Notícia

medtigo (EUA)

Engineered Probiotic Could Tackle Multiple Sclerosis (38 notícias)

Publicado em 10 de agosto de 2023

Researchers from Brigham and Women’s Hospital, a key institution within the Mass General Brigham health care system, have developed a groundbreaking approach to tackle autoimmune conditions affecting the brain, such as multiple sclerosis (MS).

The team has engineered a probiotic solution designed to counteract autoimmunity in the brain by curbing the immune system’s assault on central nervous system cells. The results of their preclinical models have demonstrated the potential of this treatment, highlighting its capacity to offer a more precise method of addressing brain inflammation while minimizing the negative side effects typically associated with standard therapies. The outcomes of their research have been documented in the prestigious scientific journal Nature.

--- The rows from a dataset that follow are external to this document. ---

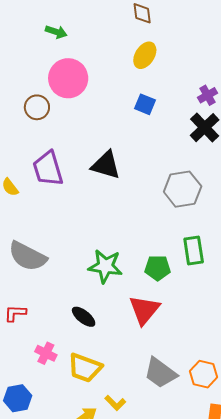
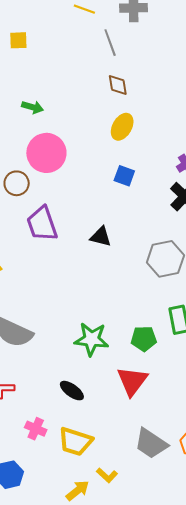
black triangle: (106, 165) -> (101, 237), moved, size x0.7
purple trapezoid: (48, 169) -> (42, 224), moved

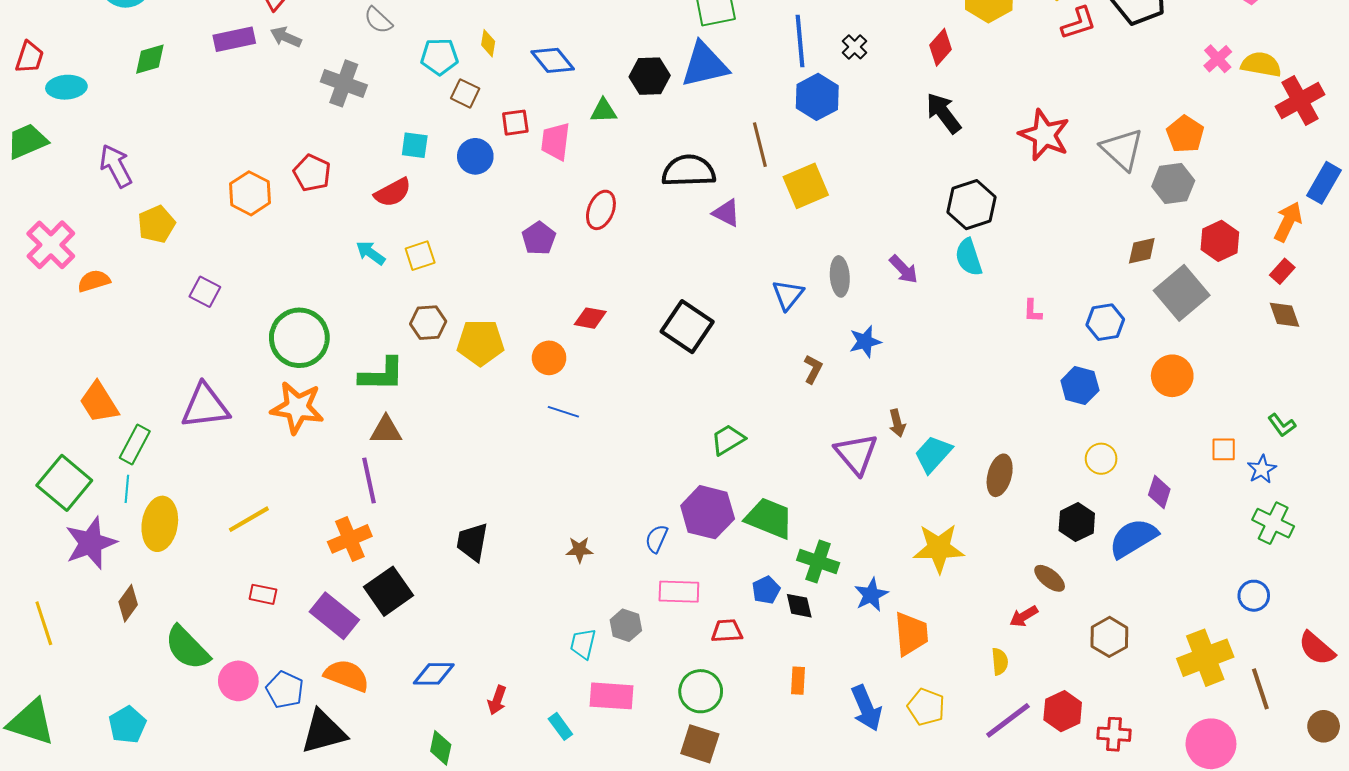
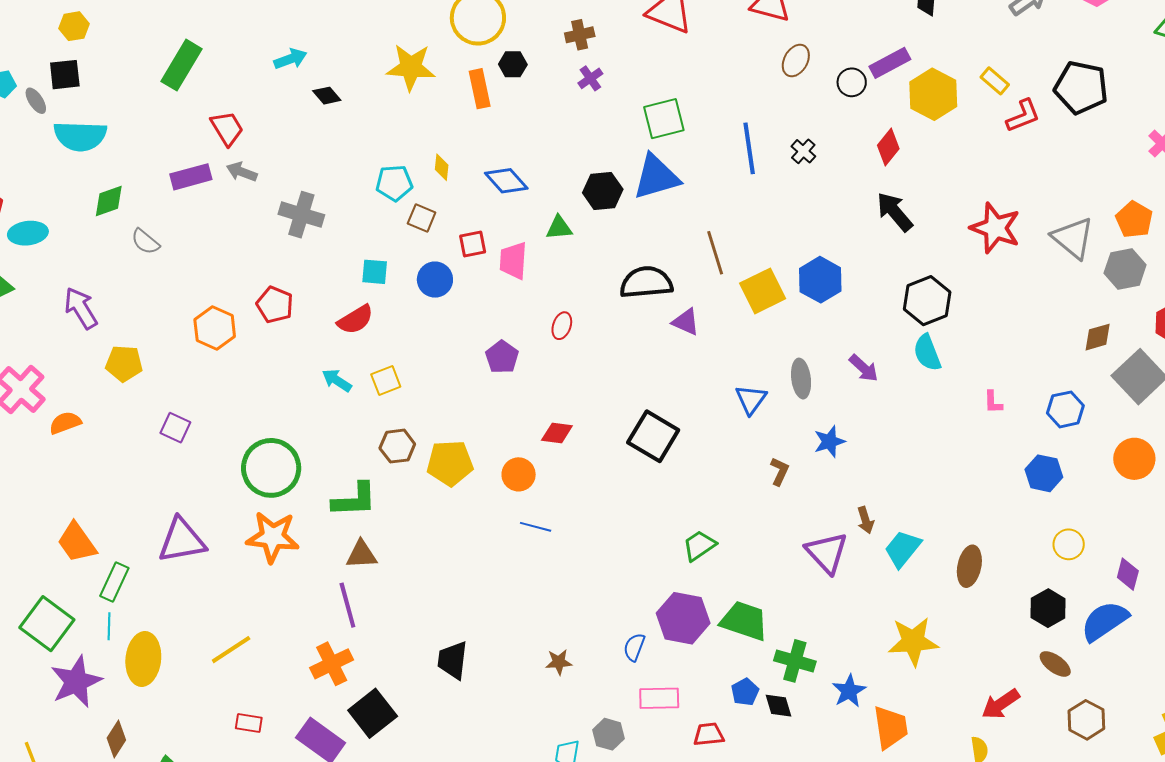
gray semicircle: (378, 20) -> (145, 242), moved
blue hexagon: (817, 97) -> (820, 280), moved
red ellipse: (601, 210) -> (562, 326), size x0.7
yellow pentagon: (156, 224) -> (124, 364), turned 30
brown ellipse: (1050, 578) -> (1055, 664), moved
red arrow: (1024, 616) -> (1001, 704), size x1.4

Lead author Francisco Quintana, Ph.D., affiliated with the Ann Romney Center for Neurologic Diseases at Brigham and Women’s Hospital, heralded the potential of this innovation, stating, “Engineered probiotics could revolutionize the way we treat chronic diseases.” Quintana pointed out a significant advantage of this approach over traditional drug-based treatments: the ability of living microbes to produce medicine within the body over extended periods. This continuous production of the active compound becomes crucial for managing lifelong conditions that demand ongoing treatment.

Autoimmune diseases collectively affect approximately 5% to 8% of the U.S. population, yet the available treatment options remain limited for most of these conditions. The complexity of autoimmune diseases impacting the brain, like MS, stems from their location within the central nervous system. Many pharmacological therapies struggle to access the brain due to the presence of the blood-brain barrier, a protective barrier that segregates the brain from the circulatory system.

In the pursuit of novel approaches to treat autoimmune diseases, the research team focused on dendritic cells, a type of immune cell abundant in both the gastrointestinal tract and the cerebral spaces. These cells play a crucial role in regulating the wider immune system, although their exact contribution to autoimmune diseases remains incompletely understood. Through the analysis of dendritic cells in mice’s central nervous systems, the researchers identified a biochemical pathway these cells employ to prevent other immune cells from launching attacks on the body.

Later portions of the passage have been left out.